Charity Case Today's Parent - September, 1999

Children’s charity work should fill their hearts, not their pocketbooks.

There’s an unwritten rule in my neighbourhood: I sponsor your child this week in the Skip-a-thon, and you’ll sponsor mine in next week’s cookie drive. Over the years I’ve bought countless orders of wrapping paper, cheese, tea, Christmas ornaments and frozen cookie dough, not to mention those omni-present chocolate bars.

Deep down, I know fundraisers are a necessary evil. But I still can’t help shudder every time I spy another beaming youngster marching determinedly up my walk, sponsor sheet in hand. With those pleading eyes and carefully rehearsed sales pitch, they can usually persuade me to sign up, yet again. After all, new playground equipment, uniforms and library books are all worthy causes.

But lately there’s been a trend connected to some of these fundraisers that I find objectionable. It’s those annoying play-with-it-for-an-hour-then-abandon-it-under-the-couch, junky little prizes that are being handed out as rewards for the children’s fundraising efforts. With this reward system, the size (but not always the quality) of the prize increases in direct proportion to the amount of money the child raises, or merchandise they manage to sell.

Somehow the objectives have gone from “All right, I raised $50 for our school!” to “Hey I sold enough to get this cool laser pistol”. With the additional of these incentive programs, a commendable goal, such as raising funds for Third World famine relief, becomes totally incidental to vying for the best prize.

And as if these trashy trinkets weren’t bad enough, on several occasions my children’s school has even stooped to doling out monetary rewards.

Who came up with this misguided notion of awarding prizes to kids for their fund-raising work?

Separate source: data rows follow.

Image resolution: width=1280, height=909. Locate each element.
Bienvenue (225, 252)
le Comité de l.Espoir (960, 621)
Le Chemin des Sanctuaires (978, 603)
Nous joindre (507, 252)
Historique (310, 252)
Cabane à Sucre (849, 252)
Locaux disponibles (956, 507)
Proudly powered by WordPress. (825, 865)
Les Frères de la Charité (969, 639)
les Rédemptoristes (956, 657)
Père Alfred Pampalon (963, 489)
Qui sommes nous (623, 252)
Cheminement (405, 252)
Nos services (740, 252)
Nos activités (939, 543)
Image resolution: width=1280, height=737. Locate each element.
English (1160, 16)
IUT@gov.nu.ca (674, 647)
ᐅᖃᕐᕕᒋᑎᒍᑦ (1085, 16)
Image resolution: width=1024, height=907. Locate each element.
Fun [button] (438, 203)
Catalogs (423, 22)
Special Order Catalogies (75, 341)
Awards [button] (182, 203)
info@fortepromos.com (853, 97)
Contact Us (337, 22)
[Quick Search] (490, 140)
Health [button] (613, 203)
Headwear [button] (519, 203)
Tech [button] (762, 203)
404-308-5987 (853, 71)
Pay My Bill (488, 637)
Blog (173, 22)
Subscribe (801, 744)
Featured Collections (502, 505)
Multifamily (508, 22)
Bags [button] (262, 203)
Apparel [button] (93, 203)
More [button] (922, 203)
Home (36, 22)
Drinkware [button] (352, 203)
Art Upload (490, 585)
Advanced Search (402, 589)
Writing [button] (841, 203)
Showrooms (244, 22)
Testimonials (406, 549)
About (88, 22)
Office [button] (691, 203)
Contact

I thought their sole objective was whatever was listed on the raffle ticket or sponsor sheet. “All funds raised go towards… new band uniforms, the food bank, a class trip etc”. That one thing is supposed to be the ultimate reward for all that door-to-door canvassing and harassment of relatives, not some junky little prize or bit of cash.

Besides, handing out toys or toonies as extra rewards for their efforts, totally negates the idea of doing something purely out of a sense of goodwill and generosity.

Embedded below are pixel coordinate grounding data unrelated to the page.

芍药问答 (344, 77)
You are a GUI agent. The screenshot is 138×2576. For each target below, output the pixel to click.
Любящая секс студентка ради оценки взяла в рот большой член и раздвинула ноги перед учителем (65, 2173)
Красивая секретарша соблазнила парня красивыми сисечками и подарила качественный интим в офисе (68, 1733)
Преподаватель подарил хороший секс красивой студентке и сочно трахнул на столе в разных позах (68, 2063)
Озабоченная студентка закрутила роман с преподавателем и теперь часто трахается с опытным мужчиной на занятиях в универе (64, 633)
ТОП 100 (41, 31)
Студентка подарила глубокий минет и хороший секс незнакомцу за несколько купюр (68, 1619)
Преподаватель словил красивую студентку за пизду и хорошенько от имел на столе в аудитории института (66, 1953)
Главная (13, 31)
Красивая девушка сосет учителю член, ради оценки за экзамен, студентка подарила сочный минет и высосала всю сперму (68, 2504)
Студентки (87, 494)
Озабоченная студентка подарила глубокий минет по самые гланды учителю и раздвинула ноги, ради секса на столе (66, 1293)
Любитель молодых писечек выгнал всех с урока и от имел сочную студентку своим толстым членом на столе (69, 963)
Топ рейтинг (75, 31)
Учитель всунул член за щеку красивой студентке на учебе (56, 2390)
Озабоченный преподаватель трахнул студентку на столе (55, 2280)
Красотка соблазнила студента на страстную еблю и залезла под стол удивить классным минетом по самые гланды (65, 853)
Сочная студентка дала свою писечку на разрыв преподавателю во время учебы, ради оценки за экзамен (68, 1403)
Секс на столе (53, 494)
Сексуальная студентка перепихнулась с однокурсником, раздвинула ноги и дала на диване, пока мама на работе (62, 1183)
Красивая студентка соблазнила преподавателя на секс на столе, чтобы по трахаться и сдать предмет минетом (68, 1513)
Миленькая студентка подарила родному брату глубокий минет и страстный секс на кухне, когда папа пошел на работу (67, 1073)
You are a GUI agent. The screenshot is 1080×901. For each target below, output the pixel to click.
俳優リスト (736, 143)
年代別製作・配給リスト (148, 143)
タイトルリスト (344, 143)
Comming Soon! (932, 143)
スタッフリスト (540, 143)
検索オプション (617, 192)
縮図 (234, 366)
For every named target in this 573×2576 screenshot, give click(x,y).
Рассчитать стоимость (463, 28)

At one point all three of my children were in the same school system, which meant we had three pint-sized salespeople, a seemingly endless parade of fundraisers, and one very limited pool of potential contributors. With each child eagerly eyeing the prize chart, it didn’t take long for the bickering to begin. Their arguments over sales territories and pilfered points soon totally overshadowed the true goal of their supposed charitable act.

Eventually I got wise and called a halt to participating in any fundraiser that fostered this “what’s-in-it-for-me” attitude by offering these kiddie kickbacks. These days when we do take part in a fundraiser, my kids practice their sales pitch before they lug their wares around the neighbourhood. “Would you like to buy a chocolate bar to help raise money for my school’s science program?” Hopefully every time they repeat this mantra, the children will be reminding themselves of just exactly why they’re out there pounding the pavement.

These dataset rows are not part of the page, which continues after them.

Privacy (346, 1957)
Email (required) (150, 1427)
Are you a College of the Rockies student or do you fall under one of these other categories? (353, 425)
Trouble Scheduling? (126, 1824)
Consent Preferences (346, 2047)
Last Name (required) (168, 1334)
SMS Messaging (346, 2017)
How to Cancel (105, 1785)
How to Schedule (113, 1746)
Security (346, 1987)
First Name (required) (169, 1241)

Charity work is not an easy concept for kids to grasp. Try explaining to a six-year old that sorry, no, he can’t eat all those chocolate bars, and no, he doesn’t get to keep any of the money either. The idea of doing all that work just out of the goodness of one’s heart takes some getting used to.

Therefore it’s important for kids to witness real acts of charity, whether it’s Grandma canvassing for Heart and Stroke, or Mom donating a pint of blood. After tagging along with their Dad and helping out when he worked a few Rotary Club fundraisers, our oldest two seem to understand that some things you just do, willingly and without pay, for a good cause.

So why not view all these fundraisers as an opportunity to introduce youngsters to their altruistic side. But, start these budding philanthropists off in the right frame of mind; eliminate the prize schedules and sales gimmicks. Remind them that when they take up a worthy cause, their hard work is always appreciated, but that often the sole reward for their efforts will be a pat on the back and the simple satisfaction of knowing they’ve done something good.

I’d like to think that when my children extend a helping hand, they’ll be doing it out of a sense of goodwill and generosity, and not with the expectation that their palms will be crossed with a couple of bucks.